There will be one file generated at AMSI_3Dgenomics/results/Ring/step4_duplicatesRemoval which is a subset of Ring_chr7.validPairs.

• Ring_chr7.validPairs.noDup

Step 5: Genome Binning

Bin the genome by a fixed window size and count the number of interactions for each bin pairs, namely how many read pairs falling within such bin pair.

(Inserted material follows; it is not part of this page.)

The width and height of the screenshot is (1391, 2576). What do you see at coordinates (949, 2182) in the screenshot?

step5Path="AMSI_3Dgenomics/results/${stage}/step5_bin"
mkdir -p $step5Path/sorttmp
awk '{print $2, $6, $7, $11}' $step4Path/${stage}_chr7.validPairs.noDup | sort -T ${step5Path}/sorttmp | uniq -c | awk -v OFS="\t" '{print $2, $3, $4, $5, $1}' | sort -k1,1V -k2,2n -k3,3V -k4,4n -T ${step5Path}/sorttmp >${step5Path}/${stage}_chr7.binPairs
        
rm -rf ${step5Path}/sorttmp

There will be one file generated at AMSI_3Dgenomics/results/Ring/step5_bin:

• Ring_chr7.binPairs: chromosome A - mid point of bin A - chromosome B - mid point of bin B - number of interactions between chromosome A bin A and chromosome B bin B.

Step 6: Normalization

KR normalization to smooth the contact matrix.

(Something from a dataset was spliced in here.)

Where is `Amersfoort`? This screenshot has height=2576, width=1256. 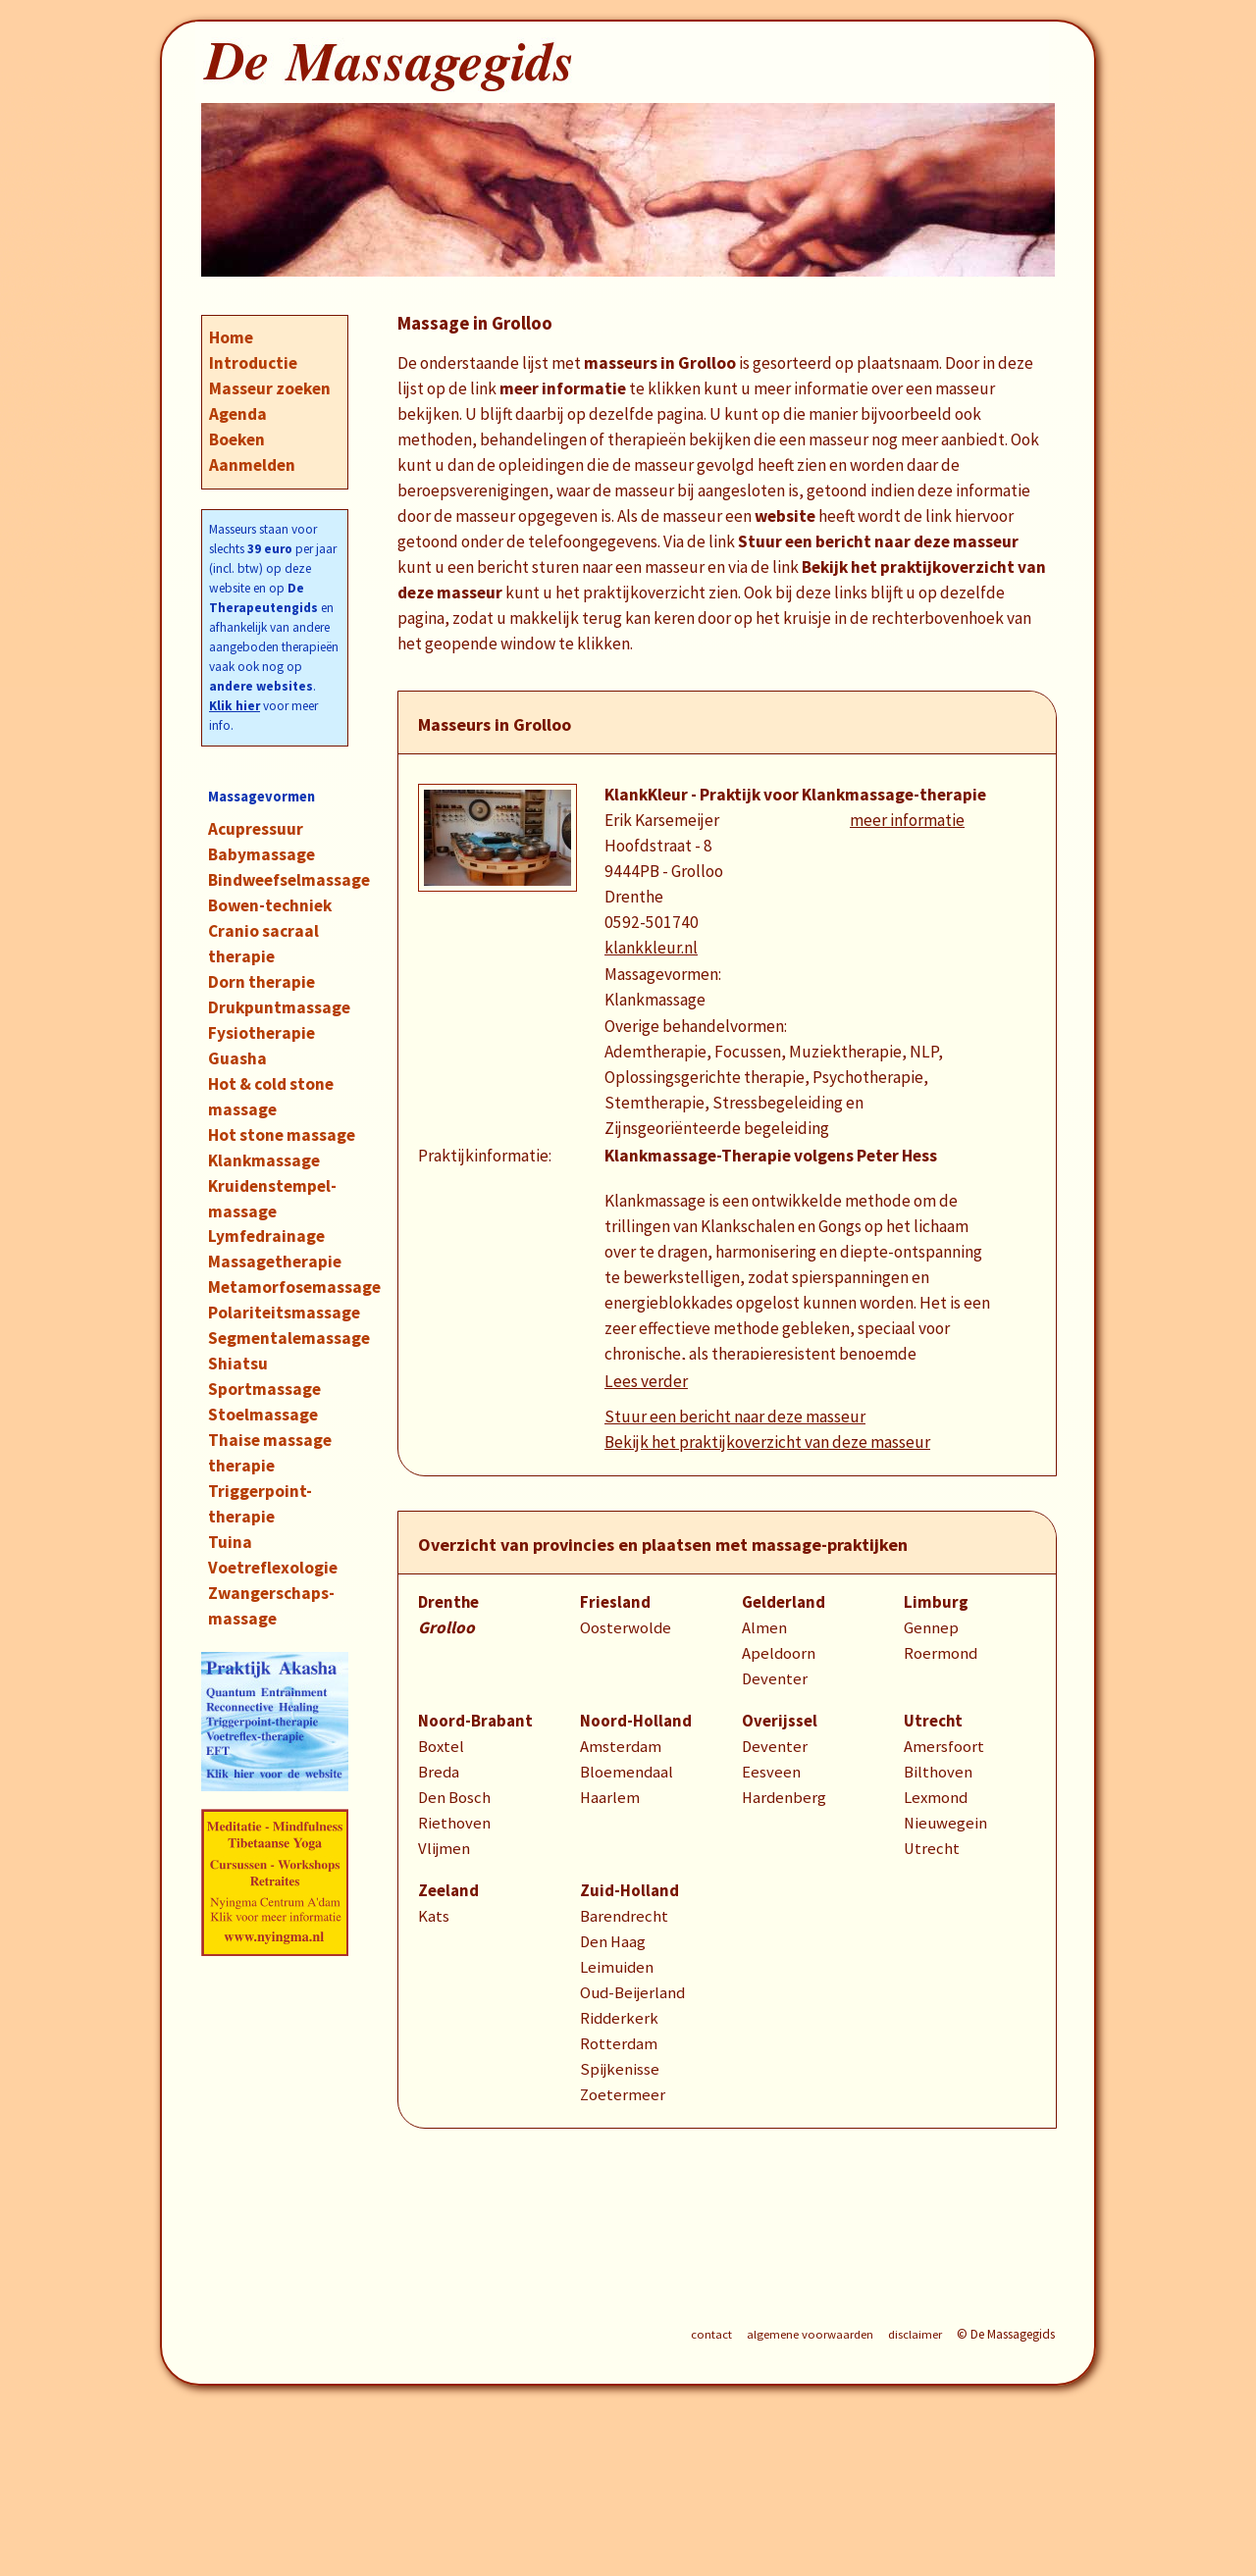 Amersfoort is located at coordinates (944, 1746).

chromSizeFile="AMSI_3Dgenomics/Plasmodium/supportData/plasmodium.chrom.sizes"
sparsePerc=10
step6Path="AMSI_3Dgenomics/results/${stage}/step6_normalization"

python3 AMSI_3Dgenomics/scripts/step6_normalization_KR.py -r $resolution -l $chromSizeFile -c "chr7" -tr $sparsePerc -f ${step5Path}/${stage}_chr7.binPairs -o $step6Path

There will be three files generated at AMSI_3Dgenomics/results/Ring/step6_normalization:

• Ring_chr7.binPairs.KRnorm: chromosome A - mid point of bin A - chromosome B - mid point of bin B - normalized number of interactions between chromosome A bin A and chromosome B bin B.

• Ring_chr7.binPairs.KRnorm.bias: Bias at each bin that have interactions. This one can be used as input for downstream analysis such as Fit-Hi-C for significant interaction detection.

• Ring_chr7.binPairs.KRnorm.biasAll: Bias at each bin that has interactions or has 0 interaction.